しかし80年代に入ると、美術館の建設ラッシュが始まります。公立の美術館数に注目すると、60〜70年代にかけて徐々に増えてきていたところから、80年代は急激な右肩上がりとなっています。この勢いは90年代に入ってバブルが崩壊するまで続きます。
こうして東京などの大都市圏以外でも展覧会が頻繁に行われるようになり、人々にとって美術鑑賞は特別なものではなくなっていきました。「美術の大衆化・日常化」です。

その代わり、先ほどの3大ヒット展のような爆発的な入館者数を数える展覧会は生まれなくなり、入館者数が10万〜50万人のレンジに収まる展覧会の数が増えています。

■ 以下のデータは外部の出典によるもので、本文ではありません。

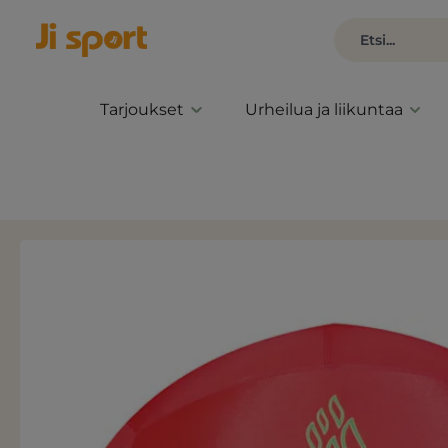
Tarjoukset
Urheilua ja liikuntaa
Ohita kuvagalleria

「企画展入場者総数(関東地区)」のデータを見ると、モナ・リザ展が行われた74年は関東地区の入場者総数は約340万人でしたが(その内の3分の1以上をモナ・リザ展が占める)、それ以降はそこまで突出する展覧会が無かったため、この水準に達しない時期が長く続きます。
それでも会場数の増加にともなって総入場者数も増加していき、87年にようやく340万人に再び並ぶと、それ以降はさらに総入場者数が急角度で伸びています。
バブル期の日本の経済力を示すように、海外の美術館から有名作品を持ってくるいわゆる「海外展」の数も80年代後半から一気に増加しています。

80年代から90年代前半にかけてはまさに日本の展覧会黄金時代だったと言えるのかもしれません。